*** SUPPLIED RECORDS ***

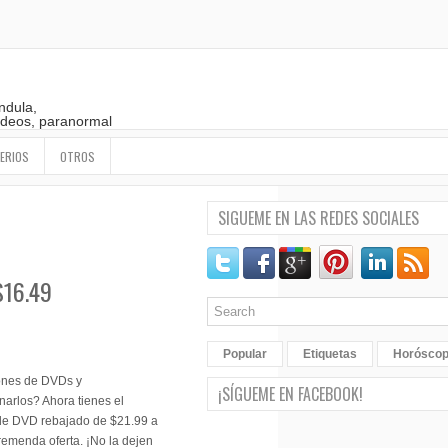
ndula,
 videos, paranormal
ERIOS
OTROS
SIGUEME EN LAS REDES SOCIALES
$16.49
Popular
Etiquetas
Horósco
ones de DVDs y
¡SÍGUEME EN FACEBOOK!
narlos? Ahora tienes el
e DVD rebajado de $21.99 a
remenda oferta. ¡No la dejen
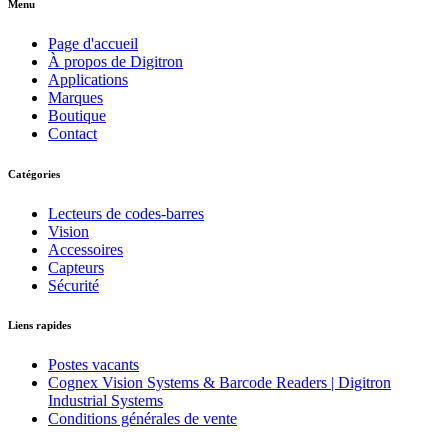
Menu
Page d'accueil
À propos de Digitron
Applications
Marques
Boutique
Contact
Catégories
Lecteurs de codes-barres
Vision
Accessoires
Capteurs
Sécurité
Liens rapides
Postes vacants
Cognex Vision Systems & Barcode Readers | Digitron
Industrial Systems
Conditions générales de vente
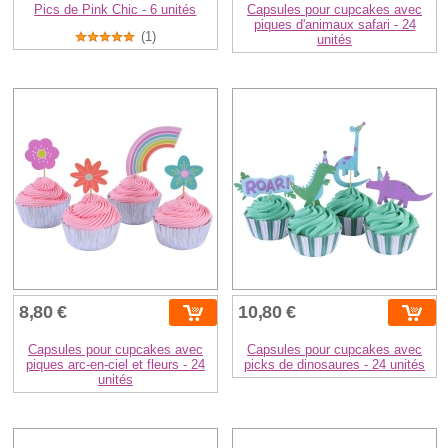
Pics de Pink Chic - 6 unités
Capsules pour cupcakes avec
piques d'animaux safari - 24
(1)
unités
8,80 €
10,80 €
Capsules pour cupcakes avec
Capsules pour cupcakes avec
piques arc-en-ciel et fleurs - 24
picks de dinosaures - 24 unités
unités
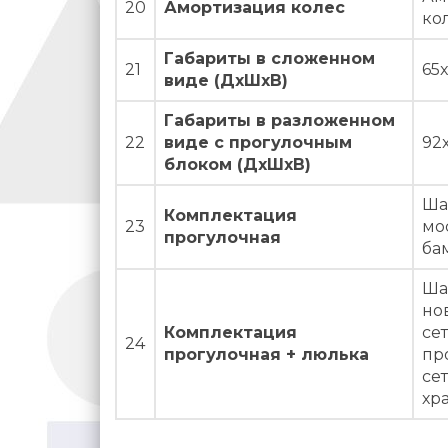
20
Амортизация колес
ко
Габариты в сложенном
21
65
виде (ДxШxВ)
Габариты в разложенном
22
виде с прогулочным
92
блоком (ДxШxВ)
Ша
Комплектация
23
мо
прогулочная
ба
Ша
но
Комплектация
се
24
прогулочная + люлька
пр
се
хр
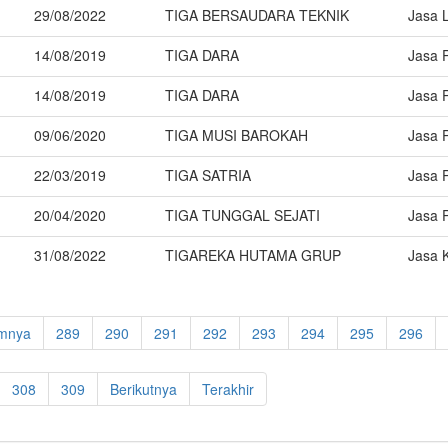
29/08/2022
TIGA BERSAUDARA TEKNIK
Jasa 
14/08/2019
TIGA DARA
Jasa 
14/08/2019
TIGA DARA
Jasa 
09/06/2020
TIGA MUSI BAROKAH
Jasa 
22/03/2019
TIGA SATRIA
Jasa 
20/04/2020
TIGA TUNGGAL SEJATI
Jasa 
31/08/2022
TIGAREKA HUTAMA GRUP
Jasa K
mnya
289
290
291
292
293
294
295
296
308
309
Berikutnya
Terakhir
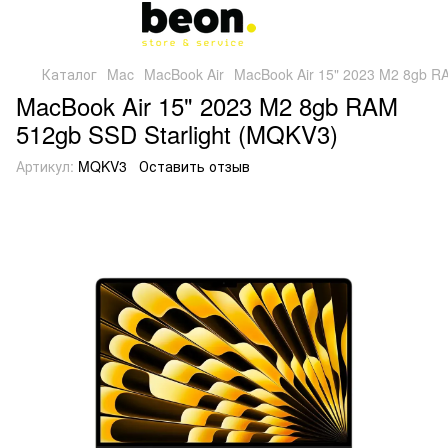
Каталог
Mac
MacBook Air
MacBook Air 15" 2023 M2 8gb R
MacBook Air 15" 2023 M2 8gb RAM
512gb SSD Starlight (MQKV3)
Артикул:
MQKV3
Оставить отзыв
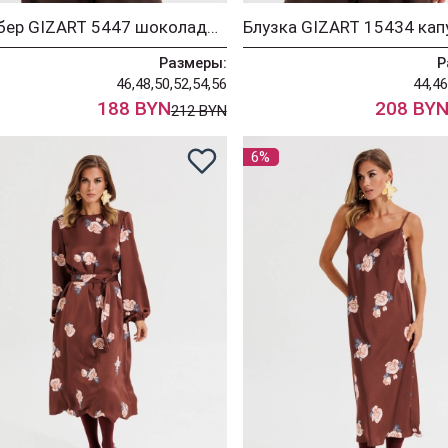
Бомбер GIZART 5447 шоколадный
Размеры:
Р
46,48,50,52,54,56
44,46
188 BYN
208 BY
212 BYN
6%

*** End of SUPPLIED RECORDS ***

- REQUIRED WORK: Every entry above is to be transcribed exactly, with all pictures left out.

- WRITTEN RESPONSE:
ndula,
 videos, paranormal
ERIOS
OTROS
SIGUEME EN LAS REDES SOCIALES
$16.49
Popular
Etiquetas
Horósco
ones de DVDs y
¡SÍGUEME EN FACEBOOK!
narlos? Ahora tienes el
e DVD rebajado de $21.99 a
remenda oferta. ¡No la dejen
Menu
Page d'accueil
À propos de Digitron
Applications
Marques
Boutique
Contact
Catégories
Lecteurs de codes-barres
Vision
Accessoires
Capteurs
Sécurité
Liens rapides
Postes vacants
Cognex Vision Systems & Barcode Readers | Digitron
Industrial Systems
Conditions générales de vente
Pics de Pink Chic - 6 unités
Capsules pour cupcakes avec
piques d'animaux safari - 24
(1)
unités
8,80 €
10,80 €
Capsules pour cupcakes avec
Capsules pour cupcakes avec
piques arc-en-ciel et fleurs - 24
picks de dinosaures - 24 unités
unités
20
Амортизация колес
ко
Габариты в сложенном
21
65
виде (ДxШxВ)
Габариты в разложенном
22
виде с прогулочным
92
блоком (ДxШxВ)
Ша
Комплектация
23
мо
прогулочная
ба
Ша
но
Комплектация
се
24
прогулочная + люлька
пр
се
хр
29/08/2022
TIGA BERSAUDARA TEKNIK
Jasa 
14/08/2019
TIGA DARA
Jasa 
14/08/2019
TIGA DARA
Jasa 
09/06/2020
TIGA MUSI BAROKAH
Jasa 
22/03/2019
TIGA SATRIA
Jasa 
20/04/2020
TIGA TUNGGAL SEJATI
Jasa 
31/08/2022
TIGAREKA HUTAMA GRUP
Jasa K
mnya
289
290
291
292
293
294
295
296
308
309
Berikutnya
Terakhir
Каталог
Mac
MacBook Air
MacBook Air 15" 2023 M2 8gb R
MacBook Air 15" 2023 M2 8gb RAM
512gb SSD Starlight (MQKV3)
Артикул:
MQKV3
Оставить отзыв
Бомбер GIZART 5447 шоколадный
Размеры:
Р
46,48,50,52,54,56
44,46
188 BYN
208 BY
212 BYN
6%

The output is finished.